▶ _Problem to solve_: Retype only what runs from the line that contains "bopping along the" through the last line of the listing below, both lines included.

▶ _Records provided_:
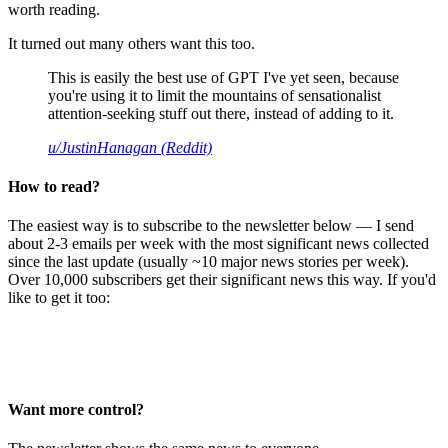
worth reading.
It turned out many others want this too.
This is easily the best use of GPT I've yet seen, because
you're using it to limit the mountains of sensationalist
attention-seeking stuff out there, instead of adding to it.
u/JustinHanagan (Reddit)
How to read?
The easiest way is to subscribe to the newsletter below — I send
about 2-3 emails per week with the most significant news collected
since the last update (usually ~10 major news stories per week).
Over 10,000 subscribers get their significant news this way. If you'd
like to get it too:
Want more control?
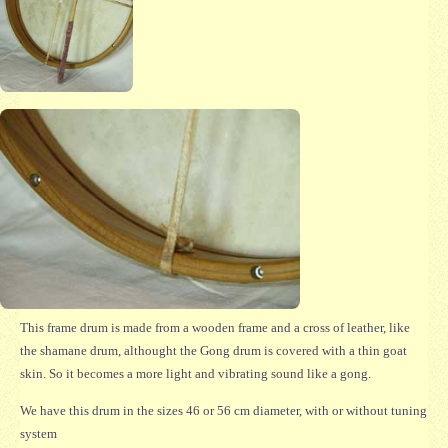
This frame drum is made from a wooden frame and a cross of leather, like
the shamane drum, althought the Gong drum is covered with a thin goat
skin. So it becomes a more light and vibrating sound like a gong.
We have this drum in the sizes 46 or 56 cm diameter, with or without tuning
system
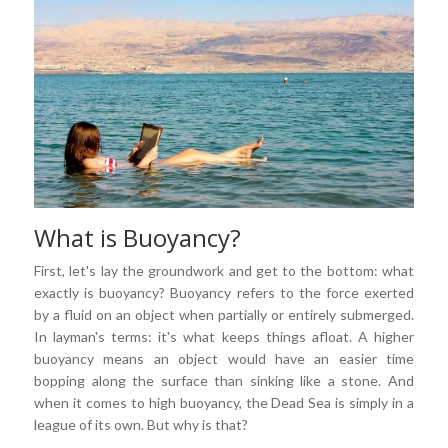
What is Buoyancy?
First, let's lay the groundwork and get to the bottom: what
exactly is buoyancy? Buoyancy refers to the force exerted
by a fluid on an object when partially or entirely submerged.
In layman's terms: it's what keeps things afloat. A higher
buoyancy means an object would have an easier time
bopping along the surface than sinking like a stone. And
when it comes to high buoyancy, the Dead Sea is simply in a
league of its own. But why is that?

▶ _Response area_:
bopping along the surface than sinking like a stone. And
when it comes to high buoyancy, the Dead Sea is simply in a
league of its own. But why is that?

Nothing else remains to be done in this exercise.